• [What you will do]
Your output must be the lines below from the line containing "MOKKA TAARTEN" to the line containing "Levisonsvej 5, Kolding", both lines included, reproduced exactly and without pictures.

• [Records provided]
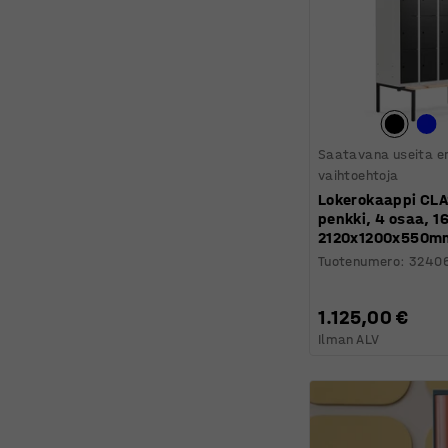
Saatavana useita er
vaihtoehtoja
Lokerokaappi CLA
penkki, 4 osaa, 1
2120x1200x550m
Tuotenumero
:
3240
1.125,00 €
Ilman ALV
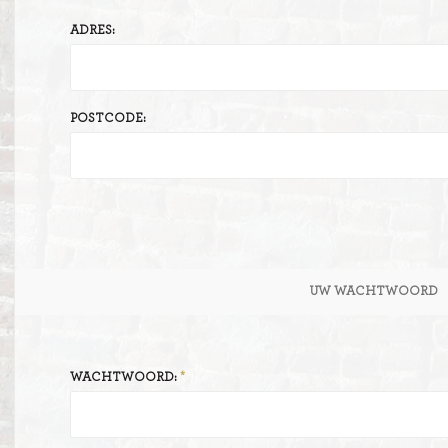
ADRES:
ITIONEEL
D
SLAGROOMTAARTEN
BROOD
CRÈME AU BEURE
POSTCODE:
TAARTEN
AI
MOKKA TAARTEN
OOD
ER
MERENGUE TAARTEN
ROYAL TAARTEN
UW WACHTWOORD
BAVAROISE TAARTEN
AI
WACHTWOORD:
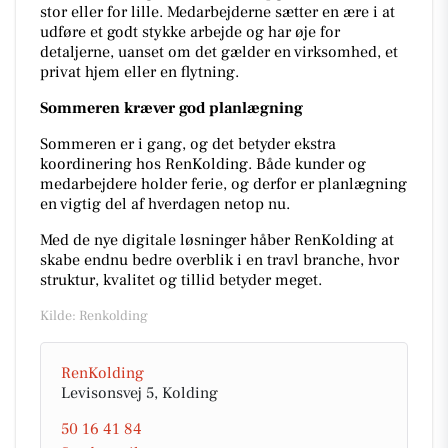
stor eller for lille. Medarbejderne sætter en ære i at
udføre et godt stykke arbejde og har øje for
detaljerne, uanset om det gælder en virksomhed, et
privat hjem eller en flytning.
Sommeren kræver god planlægning
Sommeren er i gang, og det betyder ekstra
koordinering hos RenKolding. Både kunder og
medarbejdere holder ferie, og derfor er planlægning
en vigtig del af hverdagen netop nu.
Med de nye digitale løsninger håber RenKolding at
skabe endnu bedre overblik i en travl branche, hvor
struktur, kvalitet og tillid betyder meget.
Kilde: Renkolding
RenKolding
Levisonsvej 5, Kolding
50 16 41 84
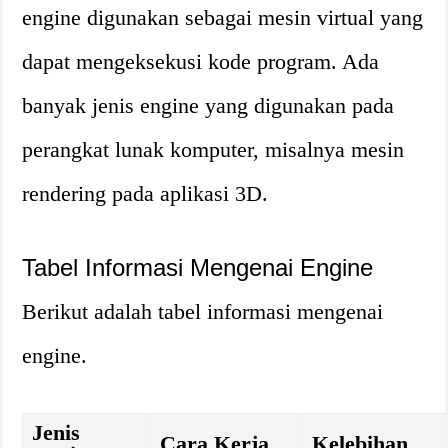
engine digunakan sebagai mesin virtual yang
dapat mengeksekusi kode program. Ada
banyak jenis engine yang digunakan pada
perangkat lunak komputer, misalnya mesin
rendering pada aplikasi 3D.
Tabel Informasi Mengenai Engine
Berikut adalah tabel informasi mengenai
engine.
Jenis
Cara Kerja
Kelebihan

• [Answer below]
MOKKA TAARTEN
OOD
ER
MERENGUE TAARTEN
ROYAL TAARTEN
UW WACHTWOORD
BAVAROISE TAARTEN
AI
WACHTWOORD:
stor eller for lille. Medarbejderne sætter en ære i at
udføre et godt stykke arbejde og har øje for
detaljerne, uanset om det gælder en virksomhed, et
privat hjem eller en flytning.
Sommeren kræver god planlægning
Sommeren er i gang, og det betyder ekstra
koordinering hos RenKolding. Både kunder og
medarbejdere holder ferie, og derfor er planlægning
en vigtig del af hverdagen netop nu.
Med de nye digitale løsninger håber RenKolding at
skabe endnu bedre overblik i en travl branche, hvor
struktur, kvalitet og tillid betyder meget.
Kilde: Renkolding
RenKolding
Levisonsvej 5, Kolding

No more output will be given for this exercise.